I have never taken my writing seriously but if anything has been burning my soul lately - this is it. In general I feel as though I am withering away for this lack of any creative output in my life. Life happens and lately I find myself in the longest stretch of time where I have not had a steady creative outlet. There has been no photography, no writing (not even journal war), no painting, no guitar plucking, no film, no poetry, no piano.
Not only is it time we talk about this, but furthermore it’s time I start explaining why there’s been this creative aversion in my world.
Are you ready?
I’m not.
A few of you may know me from some past adventure we shared. Perhaps we went to college together, youth events, summer programs, or in some way our worlds met and you are still poking around.
If this is the case you might know that up until about 8 years ago I identified as a faith fueled Christian. You would have found me half way through my MA in Spiritual Theology, further ruminating on a previous BA in Biblical Studies, and I had spent most of the time previous to that doing missions, youth outreaches and trying to live life along those faith pathways.
Having grown up in the church, around the church, with church people and doing church things - my art (through any medium) has always been connected with “faith”. I was always in those fringe circles of the church where connecting faith and art was paramount and often not understood. Art came to embody all the internal struggles I had during those years. It was the building that housed my doubts about faith, my fears for the future, my sexuality, and my past demons - all those pieces you don’t want to admit to yourself and don’t have words for.

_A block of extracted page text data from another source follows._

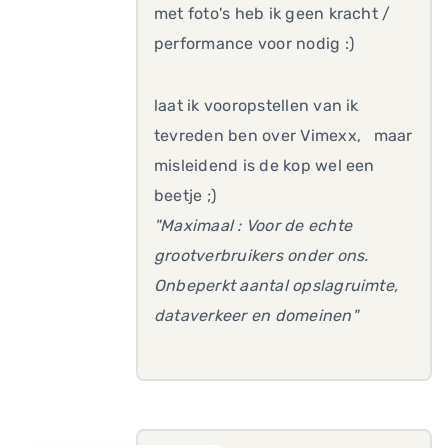
met foto's heb ik geen kracht /
performance voor nodig :)
laat ik vooropstellen van ik
tevreden ben over Vimexx, maar
misleidend is de kop wel een
beetje ;)
"Maximaal : Voor de echte
grootverbruikers onder ons.
Onbeperkt aantal opslagruimte,
dataverkeer en domeinen"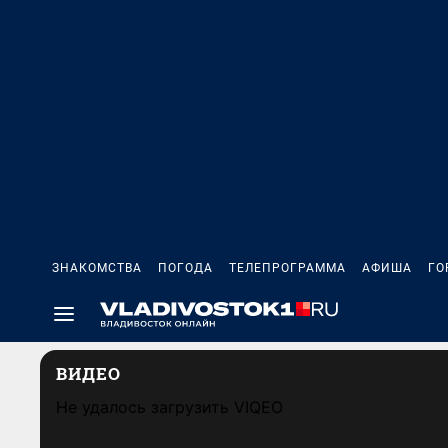
ЗНАКОМСТВА
ПОГОДА
ТЕЛЕПРОГРАММА
АФИША
ГО
ВИДЕО
Не удалось загрузить VIQEO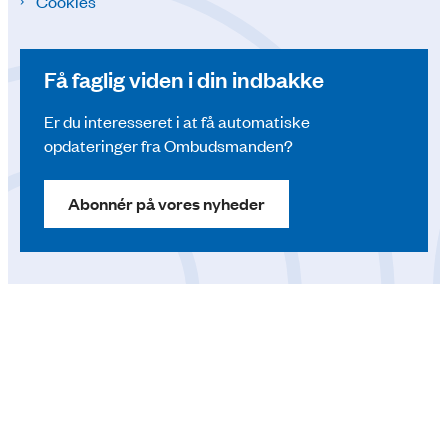
Cookies
Få faglig viden i din indbakke
Er du interesseret i at få automatiske
opdateringer fra Ombudsmanden?
Abonnér på vores nyheder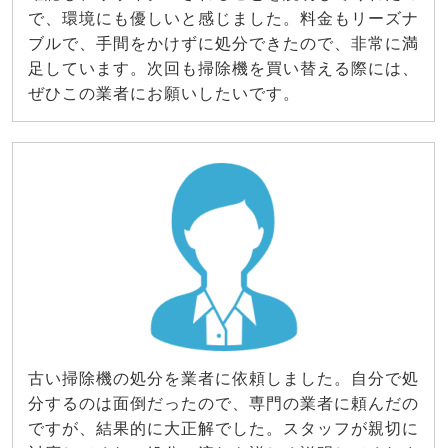
で、環境にも優しいと感じました。料金もリーズナ
ブルで、手間をかけずに処分できたので、非常に満
足しています。次回も掃除機を買い替える際には、
ぜひこの業者にお願いしたいです。
古い掃除機の処分を業者に依頼しました。自分で処
分するのは面倒だったので、専門の業者に頼んだの
ですが、結果的に大正解でした。スタッフが親切に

So when 2014 rolled around and I - officially and tangibly - made my exit from “the church” after a gruesome 4 yr internal war that no one knew about. I walked away from literally my whole world. Networks of people I had existed in throughout my life - gone. Friendships and conversations all changed if not disappeared because they were no longer “faith” focused. Most poignantly though I ended up leaving all the art and creative mediums in my life because they were intertwined with expressing my faith.
Faith and Art were such oxygen in my life. I was the weird fringe Christian always at the edges of the pack because I appreciated things Christians “weren’t supposed” appreciate - i.e. Quentin Tarantino films (gasp), rock music, and artistic expression even if it was raw. Art was the focus of why I was studying Spiritual Theology; Christian history is full of theologians and common folk expressing their faith through art in one way or another.
So there I was - walking away from 8 years of Theological schooling, a network of Christians across the globe, and into a reality that was entirely stripped of any and all framework of understanding. At the time the one piece I thought ran deeper than the faith framework of my upbringing - art - ended up a pile of broken pieces when
all was said and done.
I feel like a toddler holding a marker for the first time trying to draw within lines. I can see the lines but somehow I can’t control my hand the way I want. This creative outpouring is something so familiar but it feels awkward and frustrating.
It’s a matter of life and death though for my soul right now- the urgency to find a way to separate my past from my art so that I can move freely again is paramount. There is anger that - even still - I am fighting to be free from that past and what I feel it took from me. Such time was lost, such opportunities missed - and yet it is a part of me which I have to accept.
What an impossible thing to reconcile.